*** Opening of Material shown ***
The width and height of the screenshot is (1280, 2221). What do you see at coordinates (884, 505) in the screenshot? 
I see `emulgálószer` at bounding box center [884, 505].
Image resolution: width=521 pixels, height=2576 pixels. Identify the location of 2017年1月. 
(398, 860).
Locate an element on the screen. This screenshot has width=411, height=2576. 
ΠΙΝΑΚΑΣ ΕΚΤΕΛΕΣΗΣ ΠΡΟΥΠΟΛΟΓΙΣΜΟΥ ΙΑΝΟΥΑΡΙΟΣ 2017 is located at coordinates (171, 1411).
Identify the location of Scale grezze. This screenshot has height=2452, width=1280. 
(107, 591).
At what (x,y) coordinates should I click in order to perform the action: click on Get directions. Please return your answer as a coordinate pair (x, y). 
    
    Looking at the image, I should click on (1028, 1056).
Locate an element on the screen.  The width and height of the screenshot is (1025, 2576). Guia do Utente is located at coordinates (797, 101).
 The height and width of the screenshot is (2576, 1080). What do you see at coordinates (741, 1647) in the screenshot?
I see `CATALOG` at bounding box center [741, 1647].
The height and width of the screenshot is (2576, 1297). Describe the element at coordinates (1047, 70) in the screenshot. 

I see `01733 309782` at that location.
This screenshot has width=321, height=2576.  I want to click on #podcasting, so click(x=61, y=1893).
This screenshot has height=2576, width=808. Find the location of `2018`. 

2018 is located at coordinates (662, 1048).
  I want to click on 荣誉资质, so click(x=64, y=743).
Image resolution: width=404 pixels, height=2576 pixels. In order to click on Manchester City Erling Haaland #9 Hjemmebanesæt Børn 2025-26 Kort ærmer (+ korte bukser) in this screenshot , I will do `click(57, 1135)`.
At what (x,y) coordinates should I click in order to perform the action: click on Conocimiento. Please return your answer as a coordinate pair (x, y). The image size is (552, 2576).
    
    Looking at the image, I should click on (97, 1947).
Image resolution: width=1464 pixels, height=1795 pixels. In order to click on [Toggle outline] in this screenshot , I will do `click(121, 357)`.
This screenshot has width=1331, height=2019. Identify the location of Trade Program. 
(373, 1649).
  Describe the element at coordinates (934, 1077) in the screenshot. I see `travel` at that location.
*** Close of Material shown ***
## Activity
Copy out every line of the data that includes the word "will".

## Problem solution
Image resolution: width=404 pixels, height=2576 pixels. In order to click on Manchester City Erling Haaland #9 Hjemmebanesæt Børn 2025-26 Kort ærmer (+ korte bukser) in this screenshot , I will do `click(57, 1135)`.
Image resolution: width=1464 pixels, height=1795 pixels. In order to click on [Toggle outline] in this screenshot , I will do `click(121, 357)`.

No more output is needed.